In 1993, painter-sculptor Anselm Kiefer left his native Germany for the backwoods of Barjac, France. Transforming an abandoned silk factory into an artistic Mecca -- a compound/studio located on 35 hectares of heavily forested hills -- the world-renowned artist began an artistic journey to turn his laboratory and surrounding terrain into a site-specific piece of art. Seven years later, Keifer hired bulldozers and a team of creative accomplices to fashion a subterranean labyrinth. The world below ascends up flights of stairs into domed interiors. A dilapidated world of industrial metal and concrete comes alive. And Sophia Fiennes's documentary Over Your City Grass Will Grow captures it all.

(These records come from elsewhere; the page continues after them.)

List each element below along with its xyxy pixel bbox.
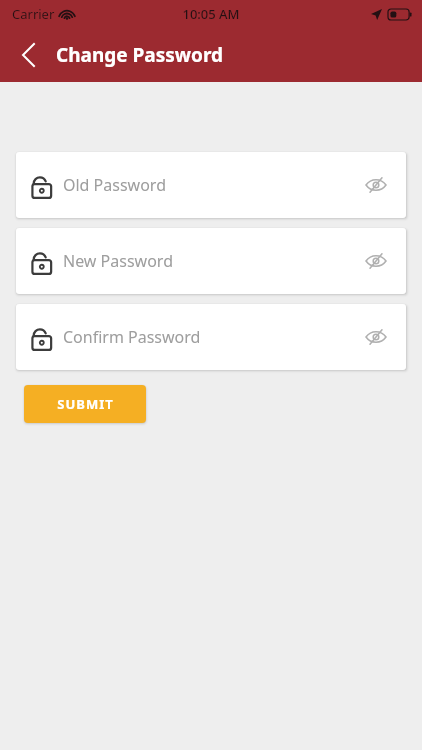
staticText: New Password xyxy=(63,250,173,272)
staticText: Confirm Password xyxy=(63,326,201,348)
staticText: Carrier xyxy=(12,5,55,23)
staticText: Old Password xyxy=(63,174,166,196)
button[interactable]: Show password xyxy=(360,169,392,201)
staticText: Change Password xyxy=(56,42,224,68)
staticText: 10:05 AM xyxy=(182,5,240,23)
button[interactable]: Show password xyxy=(360,245,392,277)
button[interactable]: Confirm Password xyxy=(16,304,406,370)
button[interactable]: SUBMIT xyxy=(24,385,146,423)
button[interactable]: Show password xyxy=(360,321,392,353)
button[interactable]: Back xyxy=(10,37,46,73)
staticText: SUBMIT xyxy=(57,395,114,413)
button[interactable]: New Password xyxy=(16,228,406,294)
button[interactable]: Old Password xyxy=(16,152,406,218)
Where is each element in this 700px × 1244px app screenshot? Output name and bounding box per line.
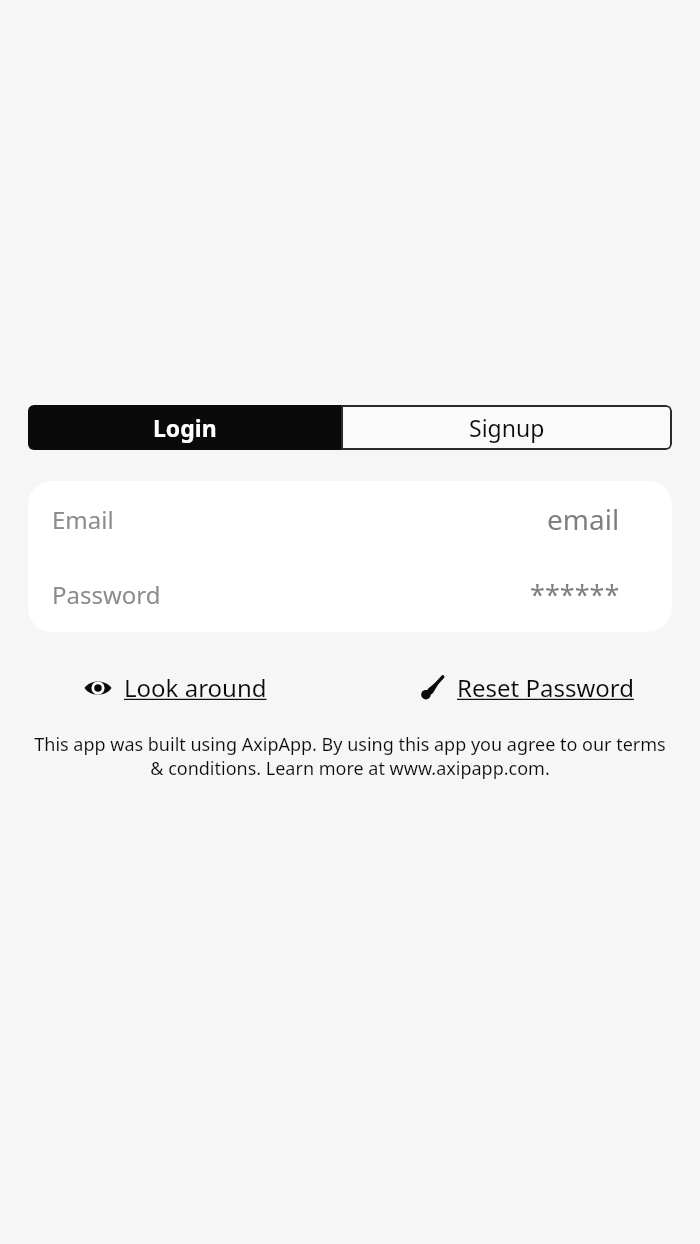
other: Reset Password	[417, 674, 445, 702]
button[interactable]: Signup	[341, 405, 672, 450]
staticText: email	[547, 500, 620, 538]
button[interactable]: Email	[28, 481, 672, 557]
staticText: ******	[530, 576, 620, 613]
button[interactable]: Login	[28, 405, 341, 450]
staticText: Login	[153, 412, 217, 443]
staticText: Reset Password	[457, 671, 634, 704]
staticText: This app was built using AxipApp. By usi…	[34, 732, 666, 780]
staticText: Signup	[469, 412, 545, 443]
other: Look around	[84, 677, 112, 699]
staticText: Look around	[124, 671, 267, 704]
button[interactable]: Reset Password	[413, 665, 638, 710]
staticText: Email	[52, 503, 114, 536]
button[interactable]: Password	[28, 557, 672, 632]
button[interactable]: Look around	[80, 665, 271, 710]
staticText: Password	[52, 578, 161, 611]
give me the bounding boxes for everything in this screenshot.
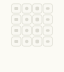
- button[interactable]: Shortcut: [32, 26, 42, 35]
- button[interactable]: Shortcut: [22, 26, 32, 35]
- button[interactable]: Shortcut: [12, 4, 21, 13]
- button[interactable]: Shortcut: [22, 4, 32, 13]
- button[interactable]: Shortcut: [43, 26, 52, 35]
- button[interactable]: Shortcut: [32, 37, 42, 46]
- button[interactable]: Shortcut: [43, 4, 52, 13]
- button[interactable]: Shortcut: [32, 4, 42, 13]
- button[interactable]: Shortcut: [22, 37, 32, 46]
- button[interactable]: Shortcut: [32, 15, 42, 24]
- button[interactable]: Shortcut: [12, 37, 21, 46]
- button[interactable]: Shortcut: [43, 15, 52, 24]
- button[interactable]: Shortcut: [12, 15, 21, 24]
- button[interactable]: Shortcut: [22, 15, 32, 24]
- button[interactable]: Shortcut: [43, 37, 52, 46]
- button[interactable]: Shortcut: [12, 26, 21, 35]
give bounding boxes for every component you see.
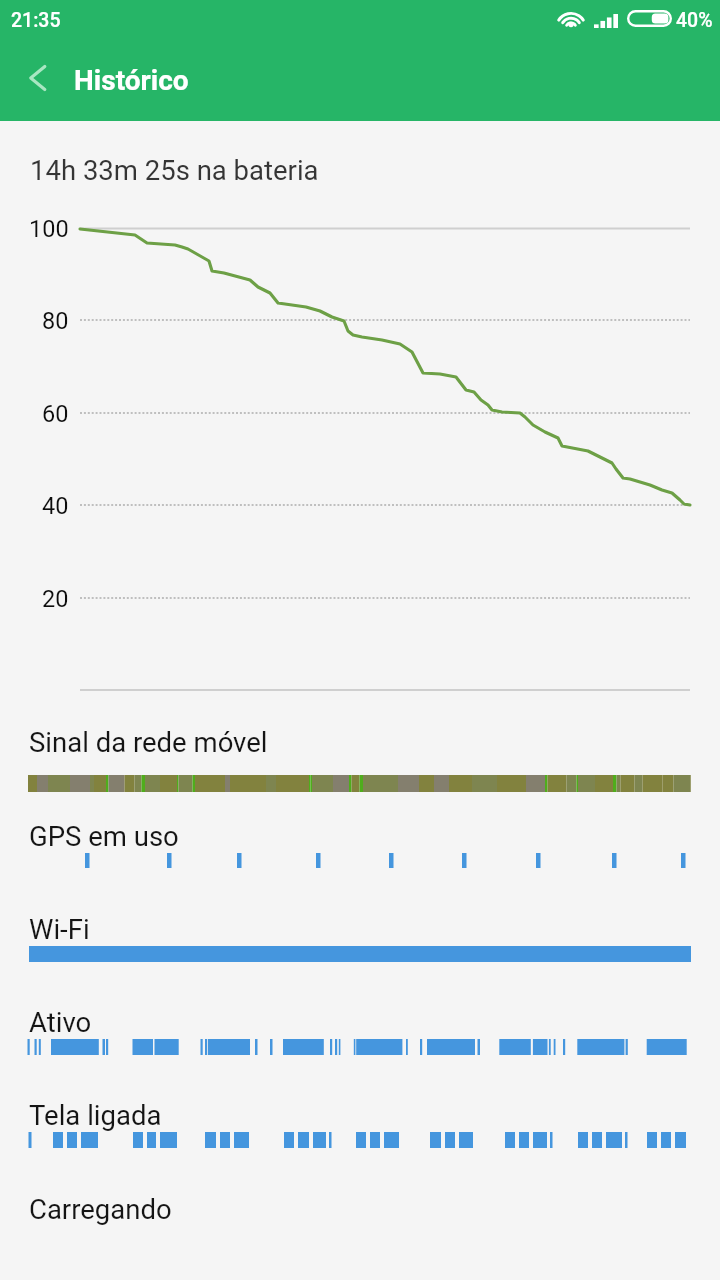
staticText: 14h 33m 25s na bateria (30, 154, 319, 186)
staticText: GPS em uso (29, 820, 179, 852)
staticText: 60 (42, 400, 69, 428)
staticText: Wi-Fi (29, 913, 90, 945)
button[interactable]: Voltar (7, 48, 67, 108)
staticText: 40% (676, 9, 713, 32)
staticText: 80 (42, 307, 69, 335)
staticText: Histórico (74, 64, 189, 97)
staticText: 20 (42, 585, 69, 613)
staticText: Tela ligada (29, 1099, 162, 1131)
staticText: Sinal da rede móvel (29, 726, 268, 758)
staticText: 40 (42, 492, 69, 520)
staticText: Carregando (29, 1193, 172, 1225)
staticText: 21:35 (11, 9, 61, 32)
staticText: Ativo (29, 1006, 92, 1038)
staticText: 100 (29, 215, 69, 243)
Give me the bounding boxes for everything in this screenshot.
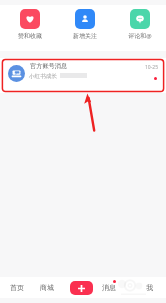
button[interactable]: 消息 [102,282,116,293]
staticText: 10-25 [145,64,159,71]
staticText: 商城 [40,283,54,292]
button[interactable]: 评论和@ [113,9,166,40]
button[interactable]: 发布 [70,281,93,295]
button[interactable]: 新增关注 [58,9,112,40]
staticText: 赞和收藏 [18,32,42,40]
staticText: 消息 [102,283,116,292]
button[interactable]: 我 [145,282,153,293]
button[interactable]: 赞和收藏 [3,9,57,40]
staticText: 评论和@ [128,32,152,40]
button[interactable]: 官方账号消息 [0,58,166,93]
staticText: 我 [146,283,153,292]
staticText: 首页 [10,283,24,292]
button[interactable]: 首页 [10,282,24,293]
staticText: 官方账号消息 [30,62,68,70]
staticText: 新增关注 [73,32,97,40]
button[interactable]: 商城 [40,282,54,293]
staticText: 小红书成长 [29,73,57,80]
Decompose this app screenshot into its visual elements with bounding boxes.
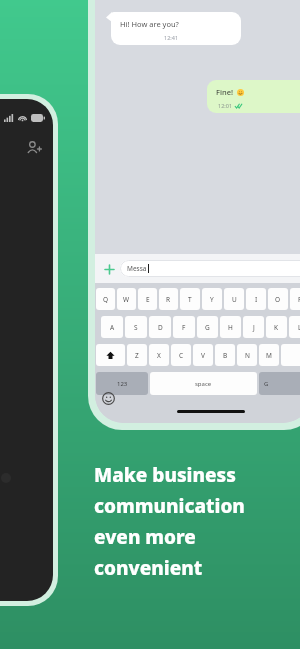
button[interactable]: G bbox=[259, 372, 300, 395]
button[interactable]: D bbox=[149, 316, 171, 338]
staticText: F bbox=[182, 323, 186, 332]
staticText: D bbox=[158, 323, 163, 332]
staticText: 123 bbox=[117, 380, 128, 388]
staticText: A bbox=[110, 323, 115, 332]
staticText: 12:01 bbox=[218, 102, 233, 109]
staticText: even more bbox=[94, 524, 196, 550]
staticText: 12:41 bbox=[164, 34, 179, 41]
staticText: G bbox=[205, 323, 210, 332]
staticText: N bbox=[245, 351, 250, 360]
button[interactable]: P bbox=[290, 288, 300, 310]
staticText: S bbox=[134, 323, 138, 332]
button[interactable]: Add contact bbox=[23, 137, 45, 159]
staticText: K bbox=[274, 323, 279, 332]
button[interactable]: T bbox=[180, 288, 200, 310]
button[interactable]: A bbox=[101, 316, 123, 338]
button[interactable]: space bbox=[150, 372, 257, 395]
button[interactable]: Attach bbox=[101, 261, 117, 277]
button[interactable]: M bbox=[259, 344, 279, 366]
button[interactable]: Shift bbox=[96, 344, 125, 366]
staticText: U bbox=[232, 295, 237, 304]
staticText: T bbox=[188, 295, 192, 304]
button[interactable]: E bbox=[138, 288, 157, 310]
button[interactable]: F bbox=[173, 316, 195, 338]
staticText: Make business bbox=[94, 462, 236, 488]
button[interactable]: Fine! bbox=[207, 80, 300, 113]
button[interactable]: G bbox=[197, 316, 218, 338]
staticText: R bbox=[166, 295, 171, 304]
staticText: Fine! bbox=[216, 87, 234, 97]
button[interactable]: Q bbox=[96, 288, 115, 310]
staticText: Messa bbox=[127, 264, 147, 273]
staticText: B bbox=[223, 351, 228, 360]
staticText: Q bbox=[103, 295, 109, 304]
staticText: H bbox=[228, 323, 233, 332]
staticText: J bbox=[253, 323, 255, 332]
staticText: O bbox=[275, 295, 281, 304]
button[interactable]: Backspace bbox=[281, 344, 300, 366]
staticText: M bbox=[266, 351, 272, 360]
button[interactable]: W bbox=[117, 288, 136, 310]
button[interactable]: J bbox=[243, 316, 264, 338]
staticText: space bbox=[195, 380, 212, 388]
staticText: P bbox=[298, 295, 300, 304]
button[interactable]: H bbox=[220, 316, 241, 338]
button[interactable]: R bbox=[159, 288, 178, 310]
button[interactable]: I bbox=[246, 288, 266, 310]
button[interactable]: X bbox=[149, 344, 169, 366]
button[interactable]: Messa bbox=[120, 260, 300, 277]
button[interactable]: Hi! How are you? bbox=[111, 12, 241, 45]
button[interactable]: U bbox=[224, 288, 244, 310]
button[interactable]: S bbox=[125, 316, 147, 338]
staticText: C bbox=[179, 351, 184, 360]
button[interactable]: L bbox=[289, 316, 300, 338]
button[interactable]: B bbox=[215, 344, 235, 366]
button[interactable]: V bbox=[193, 344, 213, 366]
staticText: Z bbox=[135, 351, 139, 360]
button[interactable]: O bbox=[268, 288, 288, 310]
staticText: X bbox=[157, 351, 161, 360]
staticText: communication bbox=[94, 493, 245, 519]
staticText: Hi! How are you? bbox=[120, 19, 179, 29]
staticText: V bbox=[201, 351, 205, 360]
button[interactable]: C bbox=[171, 344, 191, 366]
staticText: convenient bbox=[94, 555, 203, 581]
staticText: W bbox=[123, 295, 130, 304]
staticText: G bbox=[264, 380, 269, 388]
button[interactable]: Z bbox=[127, 344, 147, 366]
staticText: Y bbox=[210, 295, 214, 304]
button[interactable]: Emoji bbox=[102, 392, 115, 405]
button[interactable]: 123 bbox=[96, 372, 148, 395]
staticText: L bbox=[298, 323, 300, 332]
staticText: E bbox=[146, 295, 150, 304]
button[interactable]: Y bbox=[202, 288, 222, 310]
button[interactable]: K bbox=[266, 316, 287, 338]
staticText: I bbox=[255, 295, 258, 304]
button[interactable]: N bbox=[237, 344, 257, 366]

Given no context for these incongruous images -- are these industrial relics part of an abandoned rural village? -- Fiennes deliberately wants us to observe the art without pretense in its natural aesthetic; finally after twenty minutes, we learn that these fixtures were created by Kiefer. The former art enthusiast/student and now documentary filmmaker, clearly enraptured by Kiefer's landscapes, chooses not to probe too deeply into the creative mind; rather, Fiennes takes an observational, fly-on-the-wall approach. In filming Kiefer's process, she enacts an impressively photographed exhibition of site-specific artwork accompanied by a bombastic and portentous score. The opening of her documentary, intending to transfix, merely baffles. And perhaps that's the point, but the movie only begins to take form once we see Kiefer at work sculpting, usually in long takes. He is either at work in his studio, or, in the film's final sequence, playing architect ordering crane operators to erect free-standing totem poles of tiny, concrete shacks.
All the while, an enamored art historian questions the distracted artist. Kiefer responds abstrusely, speaking of biblical inspirations like the tale of Babel and alluding to its relation with the modern age -- how society is veering ever closer to the apocalyptic. Even when Fiennes interrupts the film and forces Kiefer to sit across the curious art historian, the bespectacled artist mostly speaks of his influences in tangential tidbits; for instance, he particularly is intrigued by how all humanity derives from the ocean; and furthermore, by the interrelationship between biblical and scientific narratives. But any conscious observer can already deduce that from Kiefer's work, and getting the artist to elaborate in-depth proves to be difficult and, for the audience, immensely frustrating.
Not sure whether to simply examine the splendorous artwork, the artist, or the artistic process, Fiennes does all -- superficially. Over Your City Grass Will Grow is an inviting exercise, outstaying its welcome at an exhaustive one hundred five minutes.
However, the documentary is not without merit. Vaguely reminiscent of German filmmaker Werner Herzog's canon (Grizzly Man, for example), Fiennes's documentary attempts to examine a man at odds with nature and society -- a philosopher who has resigned himself from the modern world in order to comment on the horrors and atrocities humanity, and particularly his native Germany, has exacted. Whereas Herzog is relentlessly interrogatory and so often speaks as a skeptical conduit for the audience, Fiennes remains faceless. What we are left with are impressions of a larger story: why has Kiefer really secluded himself from society?
Sycophancy in a documentary filmmaker is the kiss of death. Demanding unpleasant truth comes with the job title. There's a lingering poetic quality to Kiefer and his work, but he is a man left uninvestigated as Fiennes fails to detach herself from the position of glossy-eyed admirer.